A recently retired senior Central Intelligence Agency (CIA) official said of all the foreign spymasters the Agency had dealt with, Gen Ashfaq Kayani was the most formidable and a master manipulator.

Gen Kayani, when he was the head of Inter-Services Intelligence (ISI), was described by American officials as a smart and urbane general, at once engaging and inscrutable, an avid golfer with occasionally odd affectations. During meetings, he would often spend several minutes carefully hand-rolling a cigarette. Then after taking one puff, he would stub it out, a report received here from Washington quoted Mark Mazzetta, a former CIA official, as saying.

Most CIA veterans agree that relations between CIA and ISI are like a bad marriage, in which both spouses have long-stopped trusting each other but would never think of breaking up because they have become so dependent on each other.
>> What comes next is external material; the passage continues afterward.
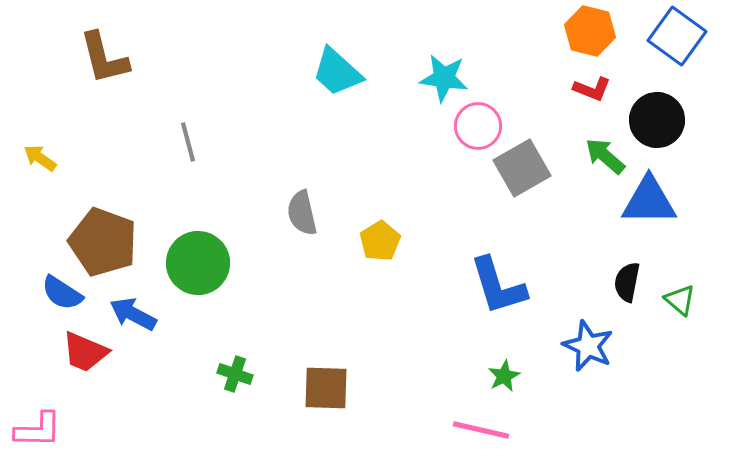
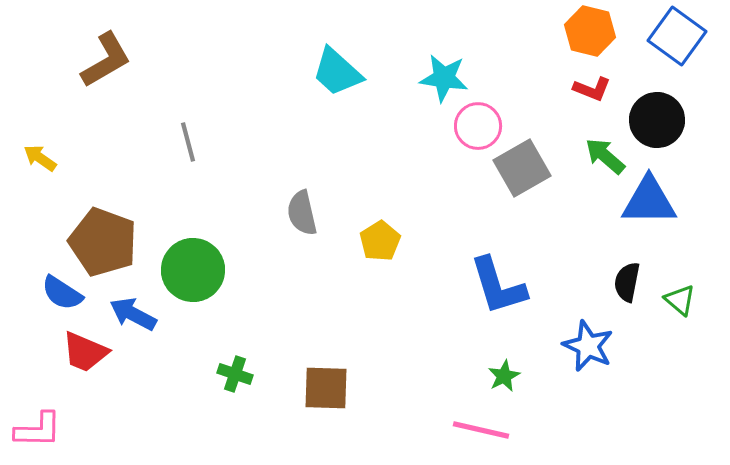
brown L-shape: moved 2 px right, 2 px down; rotated 106 degrees counterclockwise
green circle: moved 5 px left, 7 px down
The grumbling at the CIA about dealing with Pakistan’s ISI comes with a certain grudging reverence for the spy services’ scheming qualities. Some former spies even talk about the Pakistani agency with a mix of awe and professional jealousy. According to Mazzetta, without the ISI’s help American spies in Pakistan would be incapable of carrying out their primary mission of hunting militants in the country, including top members of Al-Qaida. Without the millions of covert American dollars sent annually to Pakistan, the ISI would have trouble competing with the spy service of its arch-rival, India.

The top American goal in the region is to shore up Afghanistan’s government and security services to better fight the ISI’s traditional proxies.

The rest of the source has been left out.